### The problem
Here you must reproduce each line of the data exactly.

[Dataset entries]
○ ○ ○ ○

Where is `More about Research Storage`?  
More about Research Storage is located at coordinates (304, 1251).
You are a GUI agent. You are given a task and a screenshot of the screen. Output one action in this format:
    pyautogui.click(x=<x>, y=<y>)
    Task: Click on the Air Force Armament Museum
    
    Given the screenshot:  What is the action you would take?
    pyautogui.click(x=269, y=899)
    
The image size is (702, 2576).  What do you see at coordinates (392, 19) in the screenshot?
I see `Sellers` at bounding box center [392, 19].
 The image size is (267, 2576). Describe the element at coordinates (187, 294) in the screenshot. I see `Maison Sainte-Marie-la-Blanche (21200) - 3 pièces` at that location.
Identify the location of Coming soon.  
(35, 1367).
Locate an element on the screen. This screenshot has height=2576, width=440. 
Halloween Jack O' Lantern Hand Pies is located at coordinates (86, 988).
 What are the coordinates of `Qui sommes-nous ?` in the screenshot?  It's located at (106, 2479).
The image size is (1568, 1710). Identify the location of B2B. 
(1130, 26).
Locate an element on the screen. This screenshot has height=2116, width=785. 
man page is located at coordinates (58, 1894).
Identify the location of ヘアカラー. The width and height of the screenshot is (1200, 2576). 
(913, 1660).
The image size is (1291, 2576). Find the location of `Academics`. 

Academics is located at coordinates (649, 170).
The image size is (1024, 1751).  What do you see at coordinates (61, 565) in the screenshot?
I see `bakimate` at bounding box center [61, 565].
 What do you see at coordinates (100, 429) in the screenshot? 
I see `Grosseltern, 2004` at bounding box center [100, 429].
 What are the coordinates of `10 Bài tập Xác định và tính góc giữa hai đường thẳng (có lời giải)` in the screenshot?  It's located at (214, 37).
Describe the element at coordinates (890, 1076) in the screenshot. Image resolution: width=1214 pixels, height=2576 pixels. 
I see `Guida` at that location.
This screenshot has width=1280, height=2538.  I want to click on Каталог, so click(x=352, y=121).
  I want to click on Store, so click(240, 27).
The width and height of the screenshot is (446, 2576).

○ ○ ○ ○

### Exercise response
Where is `More about Research Storage`?  
More about Research Storage is located at coordinates (304, 1251).
You are a GUI agent. You are given a task and a screenshot of the screen. Output one action in this format:
    pyautogui.click(x=<x>, y=<y>)
    Task: Click on the Air Force Armament Museum
    
    Given the screenshot:  What is the action you would take?
    pyautogui.click(x=269, y=899)
    
The image size is (702, 2576).  What do you see at coordinates (392, 19) in the screenshot?
I see `Sellers` at bounding box center [392, 19].
 The image size is (267, 2576). Describe the element at coordinates (187, 294) in the screenshot. I see `Maison Sainte-Marie-la-Blanche (21200) - 3 pièces` at that location.
Identify the location of Coming soon.  
(35, 1367).
Locate an element on the screen. This screenshot has height=2576, width=440. 
Halloween Jack O' Lantern Hand Pies is located at coordinates (86, 988).
 What are the coordinates of `Qui sommes-nous ?` in the screenshot?  It's located at (106, 2479).
The image size is (1568, 1710). Identify the location of B2B. 
(1130, 26).
Locate an element on the screen. This screenshot has height=2116, width=785. 
man page is located at coordinates (58, 1894).
Identify the location of ヘアカラー. The width and height of the screenshot is (1200, 2576). 
(913, 1660).
The image size is (1291, 2576). Find the location of `Academics`. 

Academics is located at coordinates (649, 170).
The image size is (1024, 1751).  What do you see at coordinates (61, 565) in the screenshot?
I see `bakimate` at bounding box center [61, 565].
 What do you see at coordinates (100, 429) in the screenshot? 
I see `Grosseltern, 2004` at bounding box center [100, 429].
 What are the coordinates of `10 Bài tập Xác định và tính góc giữa hai đường thẳng (có lời giải)` in the screenshot?  It's located at (214, 37).
Describe the element at coordinates (890, 1076) in the screenshot. Image resolution: width=1214 pixels, height=2576 pixels. 
I see `Guida` at that location.
This screenshot has width=1280, height=2538.  I want to click on Каталог, so click(x=352, y=121).
  I want to click on Store, so click(240, 27).
The width and height of the screenshot is (446, 2576).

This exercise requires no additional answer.